Still time to face facts: the EU referendum is a religious issue too

by - 17th June 2016

POLITICIANS are ignoring research that shows that religious affiliation could determine the EU referendum .

A survey in April by the Wales Institute of Social & Economic Research, Data & Methods (WISERD) showed that 54 per cent of those identifying as Christian were more likely to favour leaving the EU compared with 43 per cent of those with no religious affiliation.

This is even after allowing for the effects of political partisanship, region, age and education.


The survey also revealed significant differences among Christian denominations, with 60 per cent of Baptists likely to vote leave, compared with 54 per cent of Methodists, 52 per cent of Anglicans and 51 per cent of Roman Catholics.

Dr Stuart Fox of WISERD concludes: ‘There is clear evidence of the potential for religious affiliation to have a notable impact on the outcome of the EU referendum.’

Yet, crucially he adds: ‘The Remain and Leave campaigns have focussed their efforts on issues relating to economics and public services, and have almost paid no attention to “identity issues” such as religious affiliation.'

Differences in voting intentions between Christians and those of other or no religions were also revealed in a survey of English adults conducted by Populus in May for the Hope not Hate campaigning organization.

Nearly 51 per cent of those identifying themselves as Christians, said they would definitely or were more likely to vote to leave the EU, compared with 41 per cent of those of no religion, 38 per cent of Muslims and 13 per cent of Hindus.

Sample sizes for Sikhs and Jews were too small to draw any conclusions, but a poll for the Jewish Chronicle in May showed that just 34 per cent of Jews in Britain backed Brexit.

It is not just in Britain that support for the European Union has a religious dimension.


Using data from the European Social Survey (ESS), Margaret Scherer of Goethe University, Frankfurt, showed that citizens of EU countries with a Catholic heritage are more likely to support European unification than citizens of historically Protestant countries.

Scherer’s somewhat surprising conclusion is that ‘Religious historical background still shapes contemporary political attitudes towards the EU’ and represents ‘a deep layer of public support for European integration’.

Brent Nelsen and James Guthalso comment: ‘Religion shapes a confessional culture that lingers long after the vibrancy of faith has diminished.’

Europe may have a secular face, but religion still resides at its heart.


Academics are increasingly recognizing this.
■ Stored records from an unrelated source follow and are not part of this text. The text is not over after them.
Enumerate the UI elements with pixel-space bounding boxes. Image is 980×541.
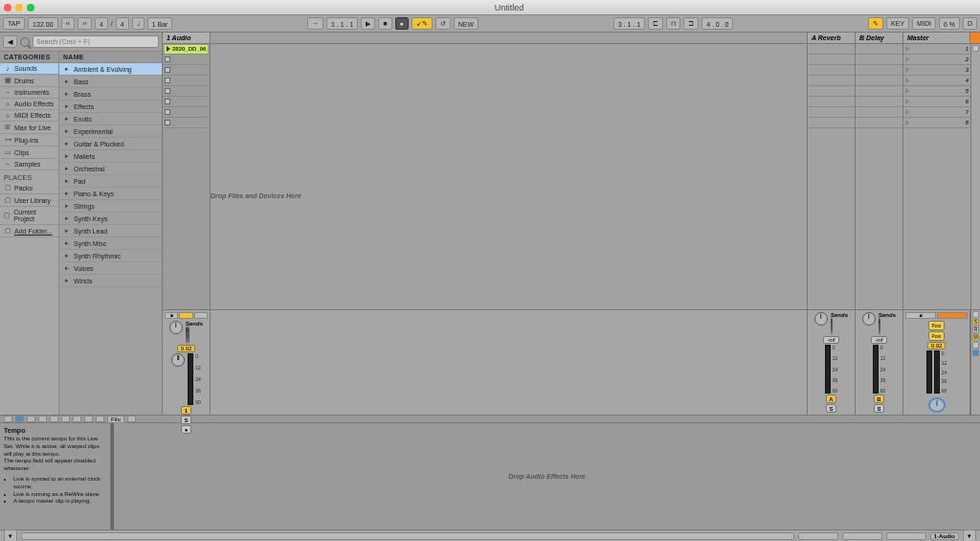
volume-knob[interactable] xyxy=(171,353,185,367)
clip-slot[interactable] xyxy=(163,107,210,118)
overdub-button[interactable]: ↙✎ xyxy=(412,17,433,30)
clip-stop-button[interactable] xyxy=(165,56,170,62)
activator-a[interactable]: A xyxy=(826,394,836,403)
tempo-field[interactable]: 132.00 xyxy=(28,17,57,30)
category-audio-effects[interactable]: ⟐Audio Effects xyxy=(0,99,58,110)
detail-view-toggle[interactable]: ▾ xyxy=(4,530,17,541)
solo-b[interactable]: S xyxy=(874,404,884,413)
fifo-label[interactable]: Fifo xyxy=(107,416,124,423)
track-header-master[interactable]: Master xyxy=(903,33,970,43)
volume-value-b[interactable]: -inf xyxy=(871,336,886,344)
sound-category-item[interactable]: ▸Voices xyxy=(59,262,162,275)
follow-button[interactable]: → xyxy=(307,17,323,30)
session-arrangement-toggle[interactable] xyxy=(970,33,980,43)
send-knob-a[interactable] xyxy=(831,317,833,335)
category-midi-effects[interactable]: ⟐MIDI Effects xyxy=(0,110,58,122)
punch-out-button[interactable]: ⊐ xyxy=(683,17,699,30)
track-status[interactable] xyxy=(179,312,192,319)
loop-length[interactable]: 4 . 0 . 0 xyxy=(702,17,733,30)
pan-knob-a[interactable] xyxy=(814,312,828,326)
scene-launch-5[interactable]: 5 xyxy=(903,86,970,97)
sound-category-item[interactable]: ▸Ambient & Evolving xyxy=(59,63,162,76)
sound-category-item[interactable]: ▸Brass xyxy=(59,88,162,101)
nudge-down-button[interactable]: ‹‹ xyxy=(61,17,76,30)
clip-stop-button[interactable] xyxy=(165,109,170,115)
sound-category-item[interactable]: ▸Experimental xyxy=(59,125,162,138)
place-packs[interactable]: ▢Packs xyxy=(0,182,58,194)
volume-value-a[interactable]: -inf xyxy=(823,336,838,344)
detail-toggle-right[interactable]: ▾ xyxy=(963,530,976,541)
post-button-2[interactable]: Post xyxy=(928,331,944,341)
sound-category-item[interactable]: ▸Winds xyxy=(59,275,162,287)
record-button[interactable]: ● xyxy=(395,17,409,30)
category-drums[interactable]: ▦Drums xyxy=(0,75,58,87)
sound-category-item[interactable]: ▸Mallets xyxy=(59,150,162,163)
returns-section-toggle[interactable]: R xyxy=(972,327,979,333)
clip-slot[interactable]: 2820_DD_96_Dr xyxy=(163,44,210,55)
sound-category-item[interactable]: ▸Bass xyxy=(59,76,162,88)
midi-map-button[interactable]: MIDI xyxy=(912,17,936,30)
send-b-knob[interactable] xyxy=(188,326,189,344)
category-plug-ins[interactable]: ⊶Plug-ins xyxy=(0,134,58,147)
automation-arm-button[interactable]: ↺ xyxy=(435,17,451,30)
pan-knob-b[interactable] xyxy=(862,312,876,326)
sound-category-item[interactable]: ▸Strings xyxy=(59,200,162,213)
scene-launch-7[interactable]: 7 xyxy=(903,107,970,118)
scene-launch-8[interactable]: 8 xyxy=(903,118,970,128)
solo-a[interactable]: S xyxy=(826,404,836,413)
sound-category-item[interactable]: ▸Guitar & Plucked xyxy=(59,138,162,150)
stop-clips-button[interactable]: ■ xyxy=(165,312,178,319)
punch-in-button[interactable]: ⊏ xyxy=(648,17,663,30)
clip-stop-button[interactable] xyxy=(165,67,170,73)
sound-category-item[interactable]: ▸Piano & Keys xyxy=(59,188,162,200)
track-status-2[interactable] xyxy=(194,312,208,319)
clip-stop-button[interactable] xyxy=(165,99,170,104)
tap-tempo-button[interactable]: TAP xyxy=(3,17,25,30)
sound-category-item[interactable]: ▸Pad xyxy=(59,175,162,188)
preview-toggle[interactable] xyxy=(15,416,24,422)
category-samples[interactable]: ~Samples xyxy=(0,159,58,170)
mixer-section-toggle[interactable]: M xyxy=(972,334,979,341)
track-header-audio[interactable]: 1 Audio xyxy=(163,33,211,43)
overview-scroll[interactable] xyxy=(21,532,794,540)
master-volume-value[interactable]: 0.92 xyxy=(927,342,947,349)
place-add-folder-[interactable]: ▢Add Folder... xyxy=(0,225,58,237)
sound-category-item[interactable]: ▸Synth Keys xyxy=(59,213,162,225)
browser-collapse-button[interactable]: ◀ xyxy=(3,35,17,48)
sound-category-item[interactable]: ▸Synth Lead xyxy=(59,225,162,237)
clip-slot[interactable] xyxy=(163,55,210,65)
loop-button[interactable]: ⊓ xyxy=(666,17,680,30)
draw-mode-button[interactable]: ✎ xyxy=(868,17,883,30)
time-sig-den[interactable]: 4 xyxy=(116,17,129,30)
search-input[interactable] xyxy=(33,35,159,48)
clip-slot[interactable] xyxy=(163,118,210,128)
category-sounds[interactable]: ♪Sounds xyxy=(0,63,58,75)
clip[interactable]: 2820_DD_96_Dr xyxy=(165,45,208,54)
sound-category-item[interactable]: ▸Effects xyxy=(59,101,162,113)
io-section-toggle[interactable] xyxy=(972,311,979,318)
minimize-icon[interactable] xyxy=(15,4,23,11)
track-header-reverb[interactable]: A Reverb xyxy=(808,33,856,43)
scene-launch-6[interactable]: 6 xyxy=(903,97,970,107)
quantize-menu[interactable]: 1 Bar xyxy=(147,17,173,30)
sound-category-item[interactable]: ▸Synth Rhythmic xyxy=(59,250,162,262)
capture-button[interactable]: NEW xyxy=(454,17,479,30)
scene-launch-4[interactable]: 4 xyxy=(903,76,970,86)
place-user-library[interactable]: ▢User Library xyxy=(0,194,58,207)
device-view[interactable]: Drop Audio Effects Here xyxy=(111,423,980,530)
close-icon[interactable] xyxy=(4,4,11,11)
category-instruments[interactable]: ~Instruments xyxy=(0,87,58,99)
place-current-project[interactable]: ▢Current Project xyxy=(0,207,58,225)
pan-knob[interactable] xyxy=(169,321,183,334)
metronome-button[interactable]: ♩ xyxy=(132,17,145,30)
volume-value[interactable]: 0.92 xyxy=(177,345,196,352)
zoom-icon[interactable] xyxy=(27,4,34,11)
sends-section-toggle[interactable]: S xyxy=(972,319,979,326)
sound-category-item[interactable]: ▸Exotic xyxy=(59,113,162,125)
clip-slot[interactable] xyxy=(163,86,210,97)
sound-category-item[interactable]: ▸Synth Misc xyxy=(59,237,162,250)
stop-all-button[interactable]: ■ xyxy=(905,312,936,319)
track-header-delay[interactable]: B Delay xyxy=(856,33,903,43)
loop-start[interactable]: 3 . 1 . 1 xyxy=(613,17,645,30)
category-clips[interactable]: ▭Clips xyxy=(0,147,58,159)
Addressing a conference in April on Keeping Faith in the EU at the University of Winchester, Dr Jonathan Chaplin, director of the Kirby Laing Institute for Christian Ethics, stated that there is ‘a welcome revival of scholarly interest in religion as a genuine explanatory factor in the EU’s origins, evolution and practice.’

Further, terrorist attacks and the migrant crisis, with their strong religious content, have strengthened awareness of the importance of religion in the European political scene. ‘God is certainly back - at the heart of the most secularized continent in the world’, said Chaplin.

Yet, despite both the situation on the ground and the burgeoning of scholarship, commentators still find it difficult to recognize, understand or report on the religious dimension of political phenomena.

And, as Chaplin argues, the public debate in Britain over the EU still ‘struggles to rise above the level of the net economic benefit of staying or leaving’.

None of the above surveys investigated whether or not respondents make a conscious or explicit connection between their religion and their attitudes to the EU.

It is likely that the majority do not. Among those who do, however, there are some clearly discernible discourses that shape attitudes to the European project, related, for example, to understandings of Christian ethics or beliefs about the inviolability of nationhood or about Britain as a ‘Christian’ nation.

Religion, therefore, continues to shape popular attitudes and its influence is increasingly recognized in scholarly debate.

It is a major factor in Europe’s current crises, and an important determinant of people’s voting intentions in the forthcoming EU referendum. Like it or not, ‘religion is back’, and the EU referendum is a religious issue.

But it could be too late for those who report, comment or seek to influence the EU debate to recognize it.

Dr Peter Carruthers is a writer and strategic analyst and is Director of Vision 37 Ltd which helps organizations understand themselves and their constituencies.  He is a co-founder of the Farming Community Network.